在[多项式回归](./overfittingAndUnderfitting.ipynb)中，我们通过限制特征的数量来缓解过拟合。但是这种简单地丢弃特征的行为太过于生硬。

在训练参数化机器学习模型的时候，权重衰减（weight decay）是广泛使用的正则化技术之一，通常被称为L2正则化，通过函数与0的距离来衡量函数的复杂度。

一种简单的方法是通过线性函数中权重向量的某个范数来度量复杂性，要保证权重向量比较小， 最常用方法是将其范数作为惩罚项加到最小化损失的问题中。 将原来的训练目标最小化训练标签上的预测损失， 调整为最小化预测损失和惩罚项之和。

**为什么可以防止过拟合呢？**
1. 从模型的复杂度上解释：更小的权值w，从某种意义上说，表示网络的复杂度更低，对数据的拟合更好（这个法则也叫做奥卡姆剃刀），而在实际应用中，也验证了这一点，L2正则化的效果往往好于未经正则化的效果。
2. 从数学方面的解释：过拟合的时候，拟合函数的系数往往非常大，在某些很小的区间里，函数值的变化很剧烈。这就意味着函数在某些小区间里的导数值（绝对值）非常大，由于自变量值可大可小，所以只有系数足够大，才能保证导数值很大。
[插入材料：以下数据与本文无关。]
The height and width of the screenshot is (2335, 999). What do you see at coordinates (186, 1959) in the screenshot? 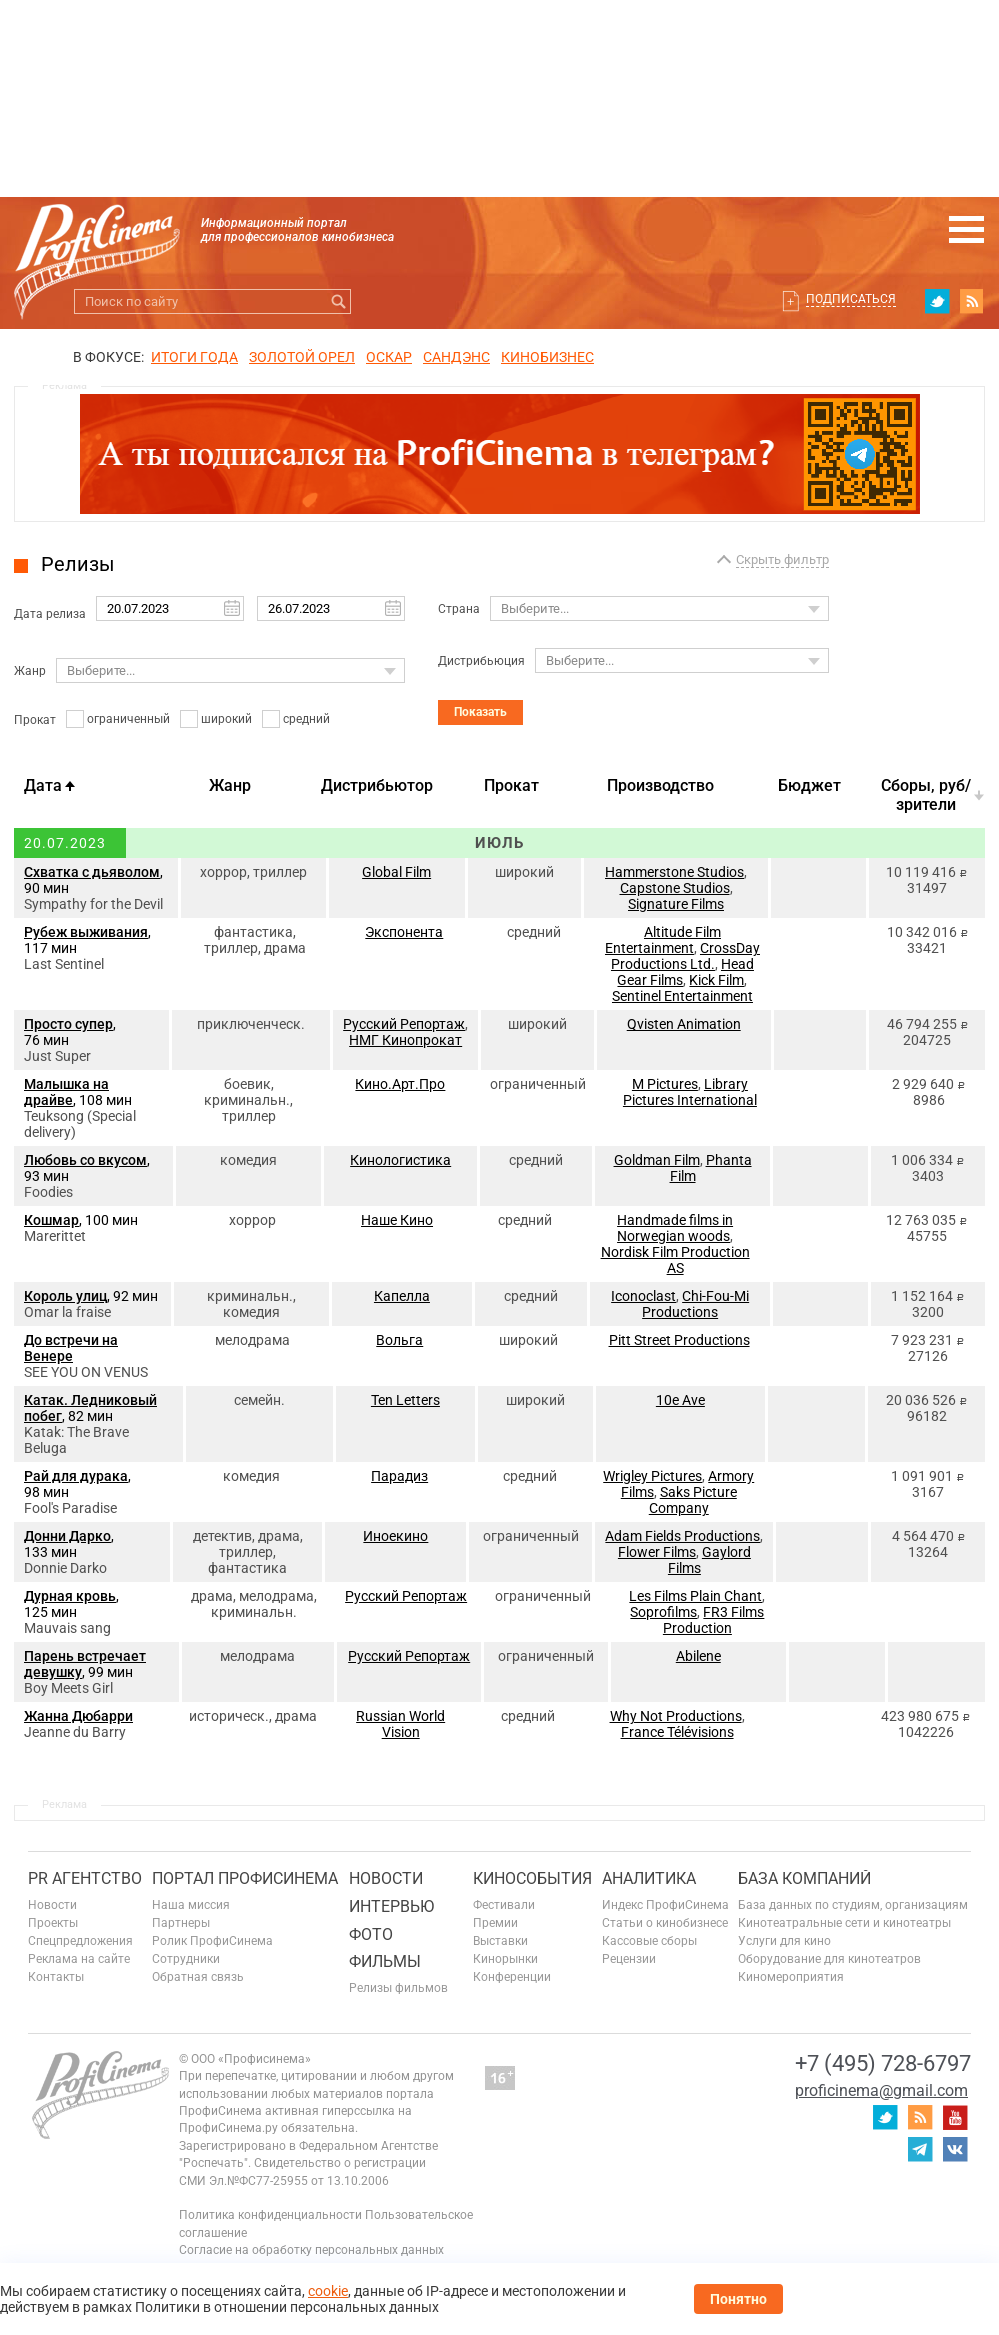 I see `Сотрудники` at bounding box center [186, 1959].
而正则化是通过约束参数的范数使其不要太大，所以可以在一定程度上减少过拟合情况。


In [83]:
%matplotlib inline
import torch as t
import torch.nn as nn
from pltutils import *
import math

# 生成数据

In [84]:
true_w,true_b=t.ones((200))*0.01,0.05
X= t.normal(0,1,size=(20+100,200))
Y=t.zeros((120,1))
for i in range(100+20):
    Y[i]=true_b+(X[i]*true_w).sum()+t.normal(0,0.01,(1,))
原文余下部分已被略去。